[WHAT THE TASK REQUIRES]
Retype nothing except the lines below from the one with "Работна шир" through the one with "restrizioni, la Cooperativa", exactly, with images left out.

[EXTRACTED MATERIAL]
-=-=-=-=-
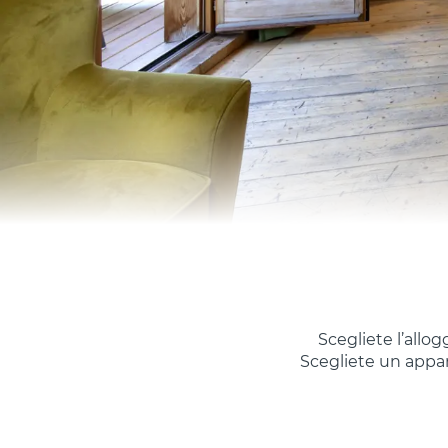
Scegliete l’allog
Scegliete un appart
-=-=-=-=-
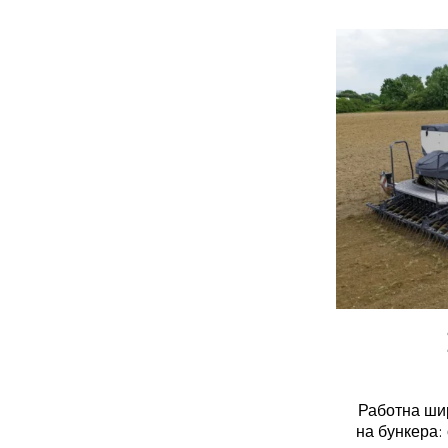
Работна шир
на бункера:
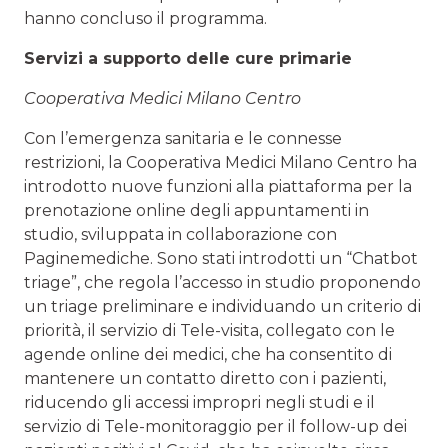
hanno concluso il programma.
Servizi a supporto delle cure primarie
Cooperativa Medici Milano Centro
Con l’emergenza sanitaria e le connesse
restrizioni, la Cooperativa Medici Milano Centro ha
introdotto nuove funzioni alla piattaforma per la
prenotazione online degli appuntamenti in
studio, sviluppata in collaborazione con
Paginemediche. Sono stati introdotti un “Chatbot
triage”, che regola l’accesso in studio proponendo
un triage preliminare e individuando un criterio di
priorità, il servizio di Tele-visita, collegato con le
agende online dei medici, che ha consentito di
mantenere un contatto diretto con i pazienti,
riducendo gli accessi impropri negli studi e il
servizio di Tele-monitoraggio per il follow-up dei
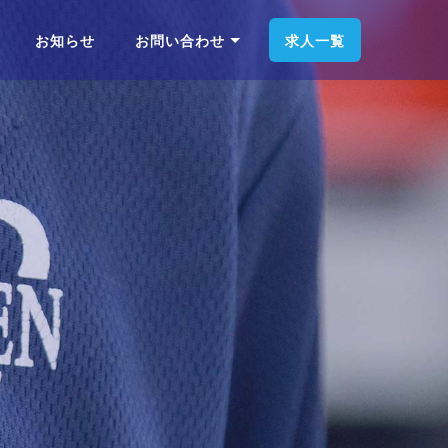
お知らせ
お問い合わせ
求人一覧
-=-=-=-=-
[RESULT OF THE EXERCISE]
Работна шир
на бункера:
hanno concluso il programma.
Servizi a supporto delle cure primarie
Cooperativa Medici Milano Centro
Con l’emergenza sanitaria e le connesse
restrizioni, la Cooperativa Medici Milano Centro ha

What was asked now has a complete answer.